This contains lots of information including the number of ratings, number of reviews and number of ratings for each score (1 to 5). Let's ignore all of that and have a look at their beautiful icons:

In [None]:
def format_title(title):
  sep_index = title.find(':') if title.find(':') != -1 else title.find('-')
  if sep_index != -1:
    title = title[:sep_index]
  return title[:10]

fig, axs = plt.subplots(2, len(app_infos) // 2, figsize=(14, 5))

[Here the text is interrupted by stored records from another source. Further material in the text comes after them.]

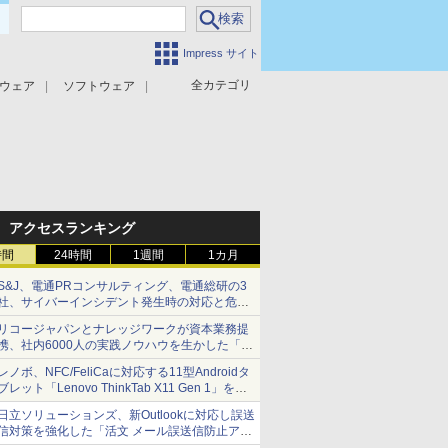
Impress サイト
全カテゴリ
ウェア
ソフトウェア
攻撃対策
マルウェア対策
アクセスランキング
時間
24時間
1週間
1カ月
S&J、電通PRコンサルティング、電通総研の3
社、サイバーインシデント発生時の対応と危機
管理広報を一体的に訓練するプログラムを提供
リコージャパンとナレッジワークが資本業務提
携、社内6000人の実践ノウハウを生かした「AI
商談記録 for RICOH」を展開へ
レノボ、NFC/FeliCaに対応する11型Androidタ
ブレット「Lenovo ThinkTab X11 Gen 1」を発
売
日立ソリューションズ、新Outlookに対応し誤送
信対策を強化した「活文 メール誤送信防止アド
インサービス」を提供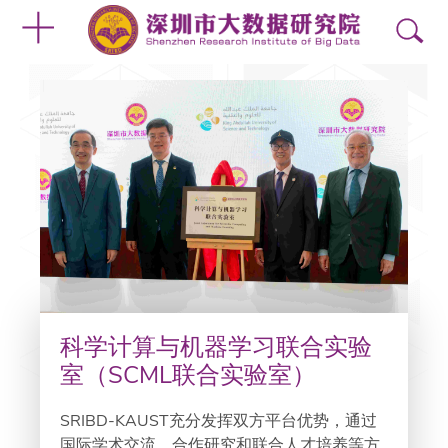
科学计算与机器学习联合实验
室（SCML联合实验室）
SRIBD-KAUST充分发挥双方平台优势，通过
国际学术交流、合作研究和联合人才培养等方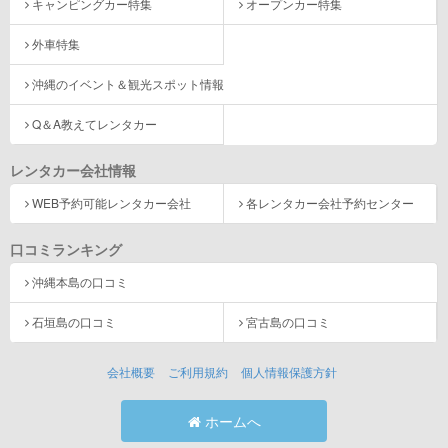
キャンピングカー特集
オープンカー特集
外車特集
沖縄のイベント＆観光スポット情報
Q＆A教えてレンタカー
レンタカー会社情報
WEB予約可能レンタカー会社
各レンタカー会社予約センター
口コミランキング
沖縄本島の口コミ
石垣島の口コミ
宮古島の口コミ
会社概要
ご利用規約
個人情報保護方針
ホームへ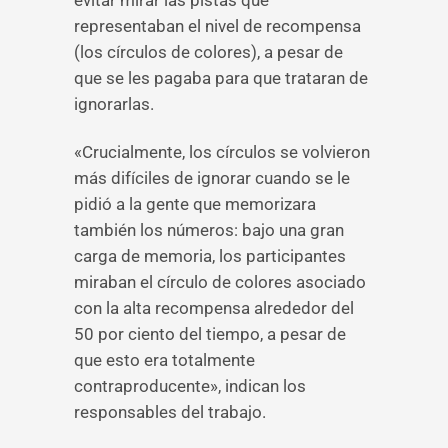
evitar mirar las pistas que
representaban el nivel de recompensa
(los círculos de colores), a pesar de
que se les pagaba para que trataran de
ignorarlas.
«Crucialmente, los círculos se volvieron
más difíciles de ignorar cuando se le
pidió a la gente que memorizara
también los números: bajo una gran
carga de memoria, los participantes
miraban el círculo de colores asociado
con la alta recompensa alrededor del
50 por ciento del tiempo, a pesar de
que esto era totalmente
contraproducente», indican los
responsables del trabajo.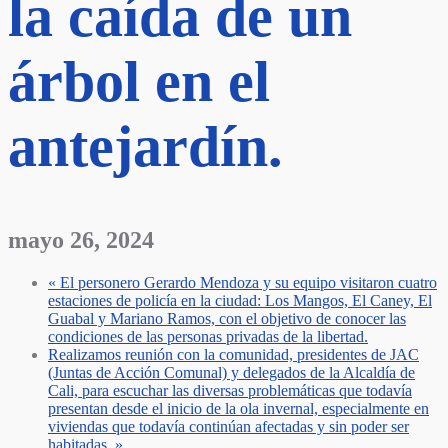
la caída de un
árbol en el
antejardín.
mayo 26, 2024
«
El personero Gerardo Mendoza y su equipo visitaron cuatro
estaciones de policía en la ciudad: Los Mangos, El Caney, El
Guabal y Mariano Ramos, con el objetivo de conocer las
condiciones de las personas privadas de la libertad.
Realizamos reunión con la comunidad, presidentes de JAC
(Juntas de Acción Comunal) y delegados de la Alcaldía de
Cali, para escuchar las diversas problemáticas que todavía
presentan desde el inicio de la ola invernal, especialmente en
viviendas que todavía continúan afectadas y sin poder ser
habitadas.
»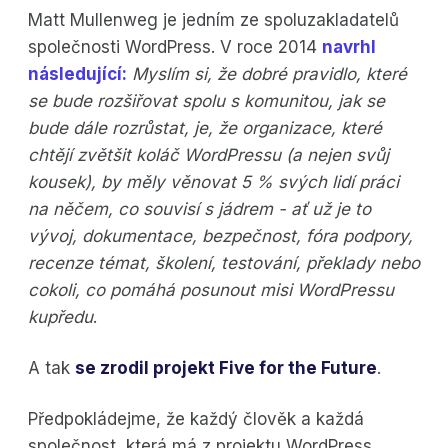
Matt Mullenweg je jedním ze spoluzakladatelů
společnosti WordPress. V roce 2014
navrhl
následující:
Myslím si, že dobré pravidlo, které
se bude rozšiřovat spolu s komunitou, jak se
bude dále rozrůstat, je, že organizace, které
chtějí zvětšit koláč WordPressu (a nejen svůj
kousek), by měly věnovat 5 % svých lidí práci
na něčem, co souvisí s jádrem - ať už je to
vývoj, dokumentace, bezpečnost, fóra podpory,
recenze témat, školení, testování, překlady nebo
cokoli, co pomáhá posunout misi WordPressu
kupředu
.
A tak
se zrodil projekt Five for the Future
.
Předpokládejme, že každý člověk a každá
společnost, která má z projektu WordPress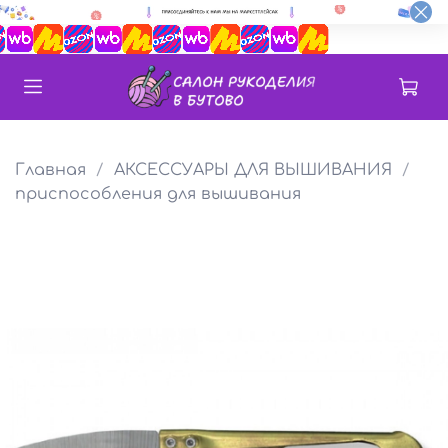
Главная
АКСЕССУАРЫ ДЛЯ ВЫШИВАНИЯ
приспособления для вышивания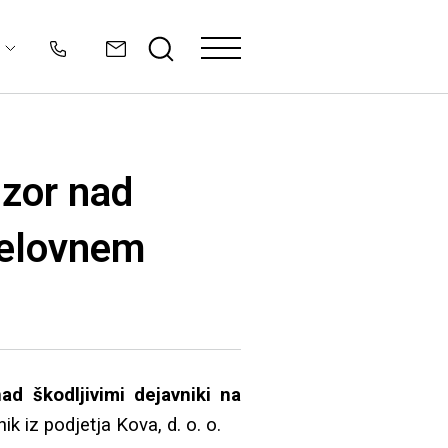
dzor nad
 delovnem
ad škodljivimi dejavniki na
 iz podjetja Kova, d. o. o.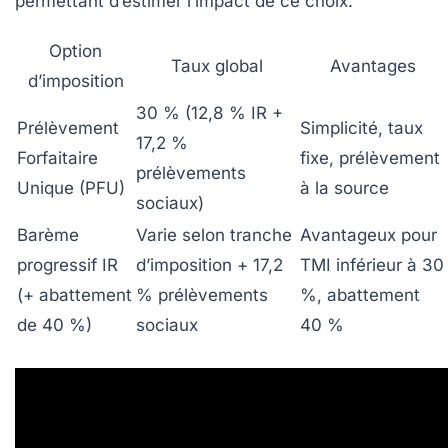
permettant d’estimer l’impact de ce choix.
Option
Taux global
Avantages
d’imposition
30 % (12,8 % IR +
Prélèvement
Simplicité, taux
17,2 %
Forfaitaire
fixe, prélèvement
prélèvements
Unique (PFU)
à la source
sociaux)
Barème
Varie selon tranche
Avantageux pour
progressif IR
d’imposition + 17,2
TMI inférieur à 30
(+ abattement
% prélèvements
%, abattement
de 40 %)
sociaux
40 %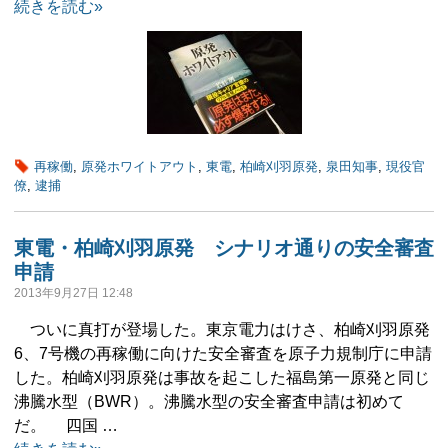
続きを読む»
再稼働
,
原発ホワイトアウト
,
東電
,
柏崎刈羽原発
,
泉田知事
,
現役官
僚
,
逮捕
東電・柏崎刈羽原発 シナリオ通りの安全審査
申請
2013年9月27日 12:48
ついに真打が登場した。東京電力はけさ、柏崎刈羽原発
6、7号機の再稼働に向けた安全審査を原子力規制庁に申請
した。柏崎刈羽原発は事故を起こした福島第一原発と同じ
沸騰水型（BWR）。沸騰水型の安全審査申請は初めて
だ。 四国 …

for i, ax in enumerate(axs.flat):
  ai = app_infos[i]
  img = plt.imread(ai['icon'])
  ax.imshow(img)
  ax.set_title(format_title(ai['title']))
  ax.axis('off')

Store Informasi aplikasi dengan converting JSON objects menjadi Pandas dataframe dan menyimpan hasilnya kedalam sebuah CSV file:

In [10]:
app_infos_df = pd.DataFrame(app_infos)
app_infos_df.to_csv('apps.csv', index=None, header=True)

## Scraping App Reviews

In an ideal world, we would get all the reviews. But there are lots of them and we're scraping the data. That wouldn't be very polite. What should we do?

We want:

- Balanced dataset - roughly the same number of reviews for each score (1-5)
- A representative sample of the reviews for each app

We can satisfy the first requirement by using the scraping package option to filter the review score. For the second, we'll sort the reviews by their helpfulness, which are the reviews that Google Play thinks are most important. Just in case, we'll get a subset from the newest, too:

In [11]:
app_reviews = []

for ap in tqdm(app_packages):
  for score in list(range(1, 6)):
    for sort_order in [Sort.MOST_RELEVANT, Sort.NEWEST]:
      rvs, _ = reviews(
        ap,
        lang='id',
        country='id',
        sort=sort_order,
        count= 200 if score == 3 else 100,
        filter_score_with=score
      )
      for r in rvs:
        r['sortOrder'] = 'most_relevant' if sort_order == Sort.MOST_RELEVANT else 'newest'
        r['appId'] = ap
      app_reviews.extend(rvs)

100%|██████████| 1/1 [00:06<00:00,  6.18s/it]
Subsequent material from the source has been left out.